メアリー ①
金属と爆音が飛び交い、硝煙の香りが漂う戦場。
空は黒煙で淀み、青空を仰ぐことはできない。
空を飛べたなら快晴を拝むことができるだろうが、そんな技術はこの時代にはないし、開発自体禁止されている。それどころか大海を渡ることすらも······。
島から離れれば厄災を招くという、島全体の『宗教』のせいだ。
教えとしては過度だと思いつつも、仕方がない。
これまで教えに反し大海を渡ろうとした者は誰一人として戻ってこなかったからだ。
人々は恐怖し、いつしか島の外を冒険しようなどと考える者はいなくなった。
だから俺も空への憧れなど捨て、地に足をつけて歩く。
俺、『ウィリアム・アイゼンハワー』は最前線を訪れていた。
目的は視察。内地での勤務が多いが、俺も軍人であるため激戦地と名高い戦線を視察し、観察眼を養えとのことだった。
だが、俺の見た目はこの場において目立つことだろう。
母譲りの白銀の髪は少し長く、前髪は真っ直ぐ切り揃えられ後ろ髪は束ねられている。
父から受け継いだエメラルドグリーンの瞳は、光を当てればよく輝きそうだ。
軍人というよりも吟遊詩人と呼んだ方が似合いそうだが、妹が好んだ姿であり、俺は彼女の要望に応えてこの装いをしている。

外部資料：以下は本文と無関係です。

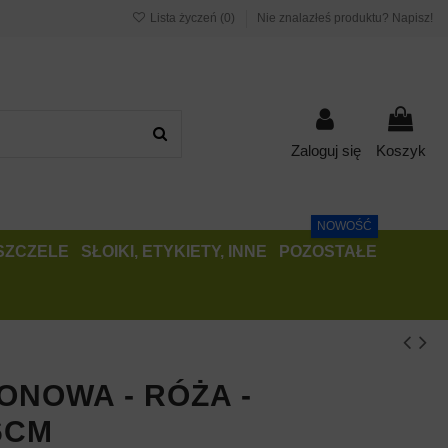
Lista życzeń (
0
)
Nie znalazłeś produktu? Napisz!
Zaloguj się
Koszyk
NOWOŚĆ
PSZCZELE
SŁOIKI, ETYKIETY, INNE
POZOSTAŁE
ONOWA - RÓŻA -
6CM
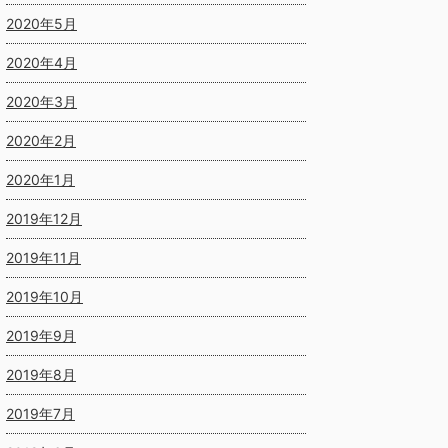
2020年5月
2020年4月
2020年3月
2020年2月
2020年1月
2019年12月
2019年11月
2019年10月
2019年9月
2019年8月
2019年7月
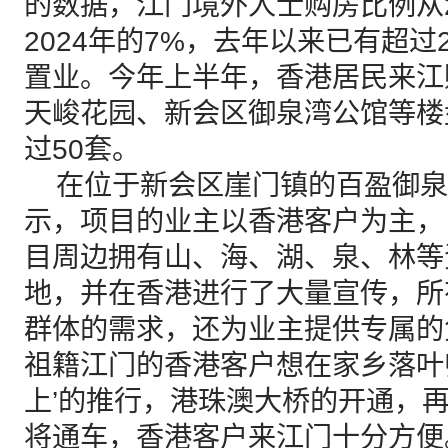
的数据，江门境外人士购房比例从2
2024年的7%，去年以来已有超过
置业。今年上半年，香港居民来江
天峻花园、新会区御泉湾公馆等楼
过50套。
在位于新会区崖门镇的百盈御泉
示，项目的业主以香港客户为主，
目周边拥有山、海、湖、泉、林等
地，并在香港进行了大量宣传，所
群体的需求，还为业主提供专属的
祖籍江门的香港客户想在家乡落叶
上’的推行，港珠澳大桥的开通，
将通车，香港客户来江门十分方便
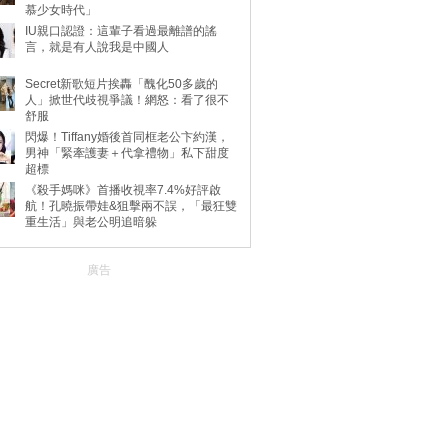
慕少女時代」
IU親口認證：這輩子看過最離譜的謠
言，就是有人說我是中國人
Secret新歌短片挨轟「醜化50多歲的
人」掀世代歧視爭議！網怒：看了很不
舒服
閃爆！Tiffany婚後首同框老公卞約漢，
男神「緊牽護妻＋代拿禮物」私下甜度
超標
《殺手媽咪》首播收視率7.4%好評啟
航！孔曉振帶娃&狙擊兩不誤，「最狂雙
重生活」與老公明追暗躲
廣告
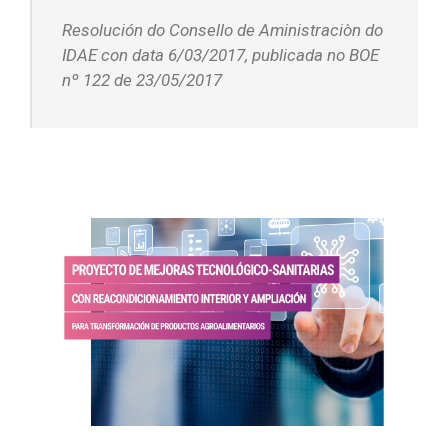
Resolución do Consello de Aministraciòn do
IDAE con data 6/03/2017, publicada no BOE
nº 122 de 23/05/2017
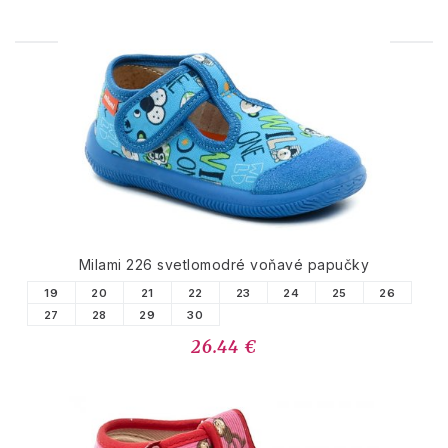
PODOBNÉ PRODUKTY
Milami 226 svetlomodré voňavé papučky
19
20
21
22
23
24
25
26
27
28
29
30
26.44 €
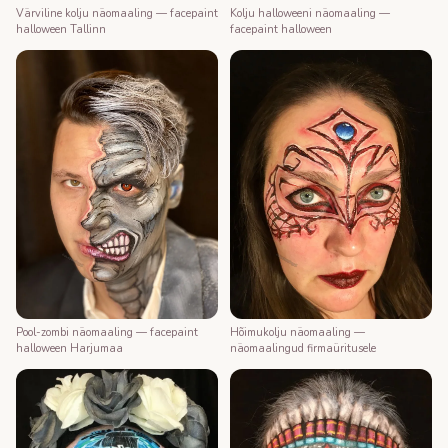
Värviline kolju näomaaling — facepaint
Kolju halloweeni näomaaling —
halloween Tallinn
facepaint halloween
Pool-zombi näomaaling — facepaint
Hõimukolju näomaaling —
halloween Harjumaa
näomaalingud firmaüritusele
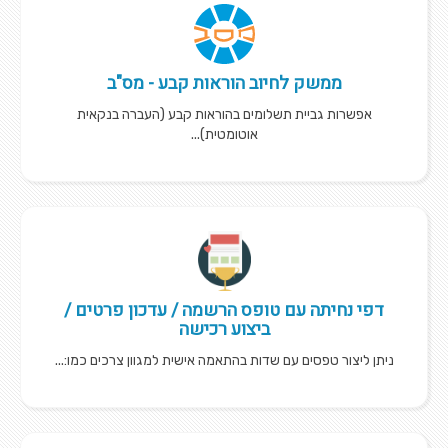
ממשק לחיוב הוראות קבע - מס"ב
אפשרות גביית תשלומים בהוראות קבע (העברה בנקאית
אוטומטית)...
דפי נחיתה עם טופס הרשמה / עדכון פרטים /
ביצוע רכישה
ניתן ליצור טפסים עם שדות בהתאמה אישית למגוון צרכים כמו:...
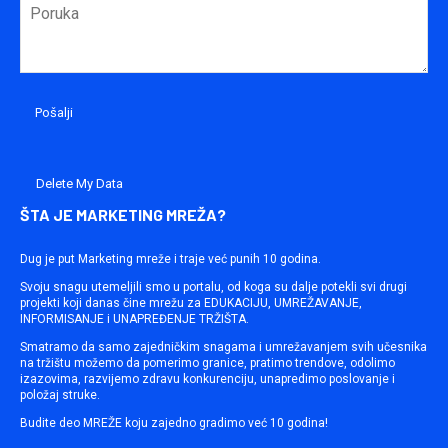
Delete My Data
ŠTA JE MARKETING MREŽA?
Dug je put Marketing mreže i traje već punih 10 godina.
Svoju snagu utemeljili smo u portalu, od koga su dalje potekli svi drugi
projekti koji danas čine mrežu za EDUKACIJU, UMREŽAVANJE,
INFORMISANJE i UNAPREĐENJE TRŽIŠTA.
Smatramo da samo zajedničkim snagama i umrežavanjem svih učesnika
na tržištu možemo da pomerimo granice, pratimo trendove, odolimo
izazovima, razvijemo zdravu konkurenciju, unapredimo poslovanje i
položaj struke.
Budite deo MREŽE koju zajedno gradimo već 10 godina!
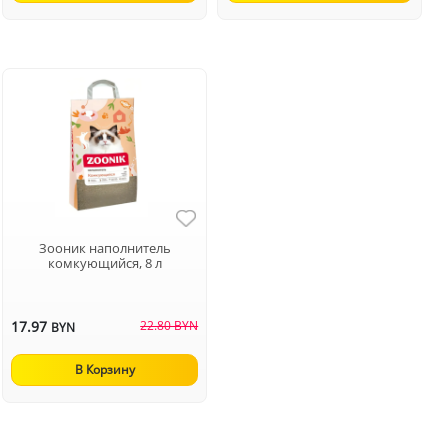
Зооник наполнитель
комкующийся, 8 л
17.97
22.80 BYN
BYN
В Корзину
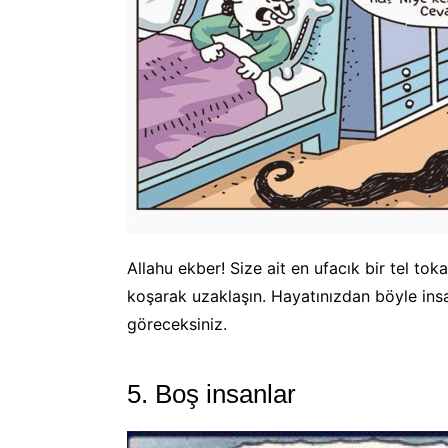
Allahu ekber! Size ait en ufacık bir tel to
koşarak uzaklaşın. Hayatınızdan böyle insa
göreceksiniz.
5. Boş insanlar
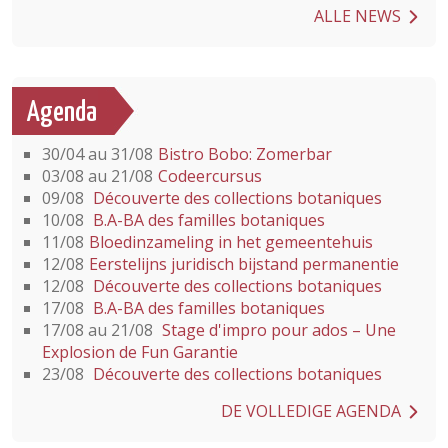
ALLE NEWS
Agenda
30/04 au 31/08
Bistro Bobo: Zomerbar
03/08 au 21/08
Codeercursus
09/08
Découverte des collections botaniques
10/08
B.A-BA des familles botaniques
11/08
Bloedinzameling in het gemeentehuis
12/08
Eerstelijns juridisch bijstand permanentie
12/08
Découverte des collections botaniques
17/08
B.A-BA des familles botaniques
17/08 au 21/08
Stage d'impro pour ados – Une
Explosion de Fun Garantie
23/08
Découverte des collections botaniques
DE VOLLEDIGE AGENDA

それに、恵まれた運動能力と180センチを超える身長のおかげで上手くやってこれたため、特に不満はない。
「隊長、やはりここは空気が悪いですね······。中央とは大違いです」
俺の隣にいる、若い将校が呟いた。
「そうだな。少尉は前線は初めてか?」
「はい。士官候補生の頃も視察研修はなく、新聞で読む程度でした」
俺の副官を務める『ライオネル・アレクサンダー』少尉は埃と臭いで咳をこぼす。
この秋で25歳を迎えた彼は俺の3つ歳下で、上官と部下というよりも、同郷の先輩後輩といった仲で接している。

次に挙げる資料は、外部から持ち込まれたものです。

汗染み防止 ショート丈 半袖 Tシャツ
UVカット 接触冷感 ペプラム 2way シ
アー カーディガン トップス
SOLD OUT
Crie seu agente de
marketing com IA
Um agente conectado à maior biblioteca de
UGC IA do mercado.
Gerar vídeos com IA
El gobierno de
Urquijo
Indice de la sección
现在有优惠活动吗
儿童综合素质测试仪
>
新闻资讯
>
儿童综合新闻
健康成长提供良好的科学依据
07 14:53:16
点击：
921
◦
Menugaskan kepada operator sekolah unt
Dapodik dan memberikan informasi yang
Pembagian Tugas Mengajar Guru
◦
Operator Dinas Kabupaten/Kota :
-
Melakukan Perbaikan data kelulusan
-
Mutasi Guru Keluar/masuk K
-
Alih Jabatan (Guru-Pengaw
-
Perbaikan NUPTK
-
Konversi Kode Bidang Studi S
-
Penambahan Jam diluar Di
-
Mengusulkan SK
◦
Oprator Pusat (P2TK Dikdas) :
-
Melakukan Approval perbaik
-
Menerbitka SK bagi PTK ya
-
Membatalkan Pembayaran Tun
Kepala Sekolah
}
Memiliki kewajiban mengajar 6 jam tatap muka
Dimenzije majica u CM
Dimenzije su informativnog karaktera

金色のショートカットに、同色の瞳を持つ彼は、俺よりも軍人らしく見える反面、気弱な性格であり物腰は柔らかい。
「はぁ······流れ弾とか飛んできませんよね······?」
「ここまで飛んできたとしたら、この戦争は公国軍の勝利だな。そんな長距離を撃てる兵器相手に、我が帝国軍はなす術がないだろう」
「それを聞いて安心しました。集中して視察ができそうです」
「死亡したら二階級特進だ。双子の妹を追い抜けるな」
「冗談はよしてくださいよーー。アイツだったら悔しさを感じて、葬式では棺桶を蹴飛ばしそうです」
「ははは、ロベルタならしかねないな」
ライオネルには双子の妹、『ロベルタ』少尉がおり、女性で士官というのも珍しい上に、彼女には男顔負けの胆力が備わっている。
本来ライオネルにもあるはずだった胆力も、双子として生まれる際に全て彼女にあげてしまったのではないかと思えるほどだ。

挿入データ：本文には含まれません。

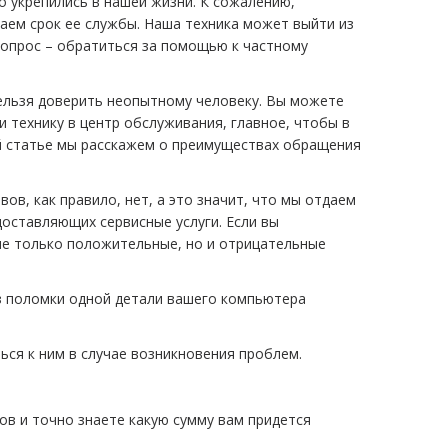
 укрепились в нашей жизни. К сожалению,
аем срок ее службы. Наша техника может выйти из
 вопрос – обратиться за помощью к частному
ельзя доверить неопытному человеку. Вы можете
 технику в центр обслуживания, главное, чтобы в
ой статье мы расскажем о преимуществах обращения
, как правило, нет, а это значит, что мы отдаем
доставляющих сервисные услуги. Если вы
не только положительные, но и отрицательные
з поломки одной детали вашего компьютера
ся к ним в случае возникновения проблем.
в и точно знаете какую сумму вам придется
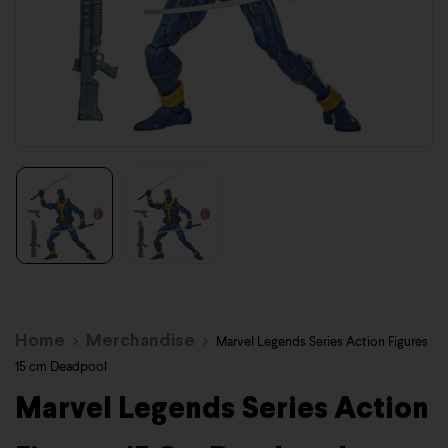
Home
Merchandise
Marvel Legends Series Action Figures
15 cm Deadpool
Marvel Legends Series Action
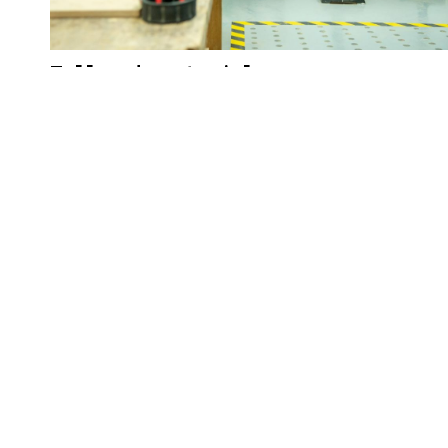
Taller de materiales y procesos
CC - Edificio Corcas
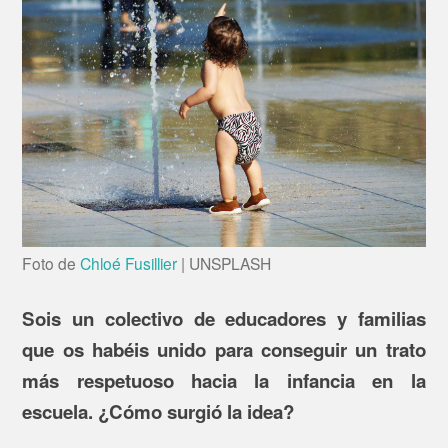
Foto de
Chloé Fusillier
|
UNSPLASH
Sois un colectivo de educadores y familias
que os habéis unido para conseguir un trato
más respetuoso hacia la infancia en la
escuela. ¿Cómo surgió la idea?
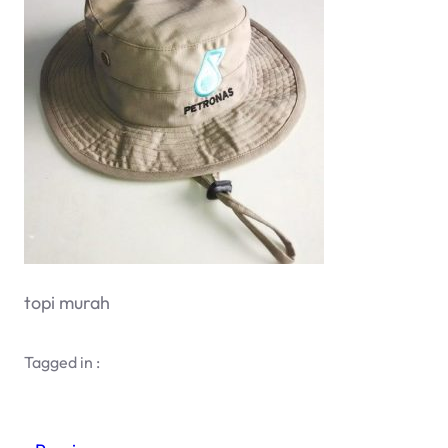
topi murah
Tagged in :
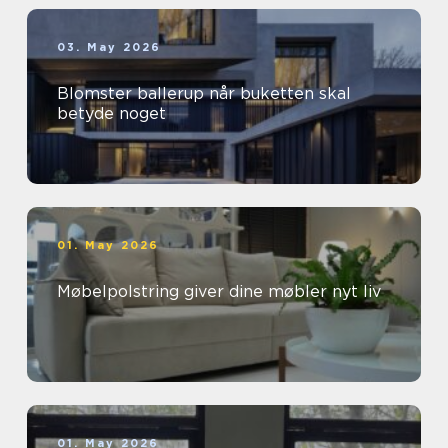
03. May 2026
Blomster ballerup når buketten skal
betyde noget
01. May 2026
Møbelpolstring giver dine møbler nyt liv
01. May 2026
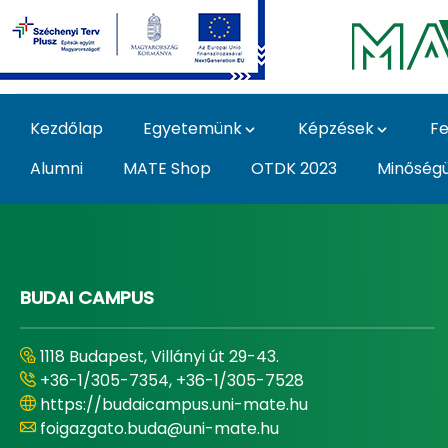
Ugrás a fő tartalomhoz
Kezdőlap
Egyetemünk
Képzések
Fe
Alumni
MATE Shop
OTDK 2023
Minőség
Home - Magyar Agrár
BUDAI CAMPUS
1118 Budapest, Villányi út 29-43.
+36-1/305-7354, +36-1/305-7528
https://budaicampus.uni-mate.hu
foigazgato.buda@uni-mate.hu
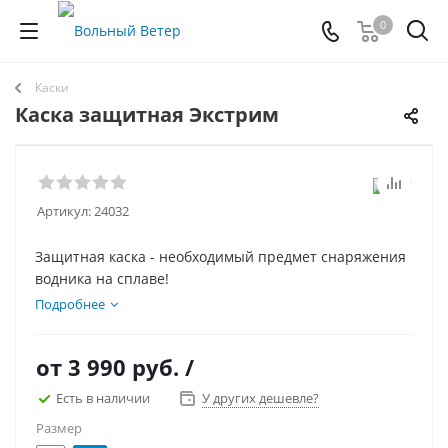
0
Каски
Каска защитная Экстрим
Артикул:
24032
Защитная каска - необходимый предмет снаряжения
водника на сплаве!
Подробнее
от
3 990 руб.
/
Есть в наличии
У других дешевле?
Размер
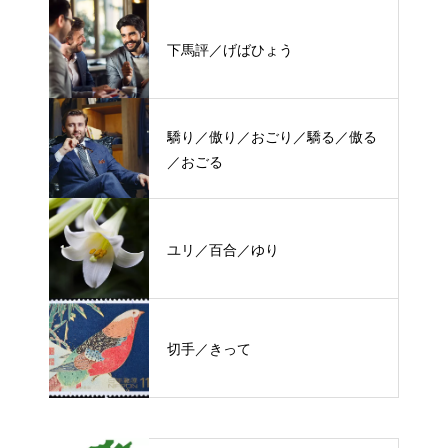
下馬評／げばひょう
驕り／傲り／おごり／驕る／傲る
／おごる
ユリ／百合／ゆり
切手／きって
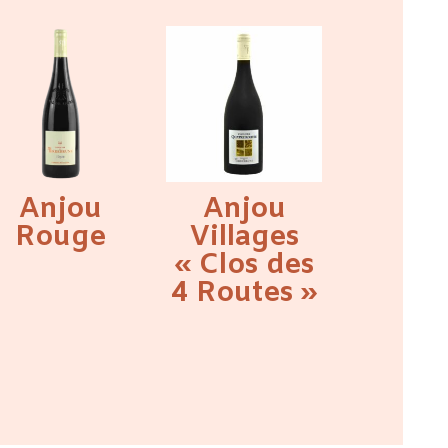
Anjou
Anjou
Rouge
Villages
« Clos des
4 Routes »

俺とライオネルは最前線にいながらも呑気に冗談を言い合い、作戦本部へと足を運ぶ。
「特務小隊、アイゼンハワー大尉とアレクサンダー少尉2名が到着されました!!」
「ああ、入りたまえ」
兵士に案内され、俺とライオネルは仮設テントに入ると敬礼をする。
「中央より視察に参りました、アイゼンハワーとアレクサンダーです」
目の前には、船のイカリのような髭を生やした、ふくよかな男が座っている。
この前線を支えるゲーレン少将だ。
少将は立ち上がると、自分より少し背の高い俺を見上げ、顔をマジマジと見る。
「ふん、嫁入り前の女子将校が来たのかと思ったぞ」
周囲は笑いに包まれる。
ただの冗談ではなく、悪意のこもったいやらしい揶揄だ。
まあ、この出立ちで軍人なぞやっているのだから文句は言えない。
「少将、今日は珍しい戦術が展開されるとお聞きしたのですが」
俺は声色を変えずに話題を変える。
「そうだったな。公国軍なら用いない新しい戦術だ。そろそろ始まる頃だから、是非とも見ていってくれ」
俺とライオネルは少将に手招きされてテントを出る。
視線の先では今もなお戦闘が行われており、バタバタと兵士が倒れていっている。
じっと見ていると、『戦争』という理不尽に怒りが込み上げてくる。
さて、話は逸れたが、少将が見せたいものとは何なのだろうか。
「うむ、始まったようだな」
そう呟いた少将の視線を追う。
そこには土煙を上げて走る貨物自動車が2台、北上していた。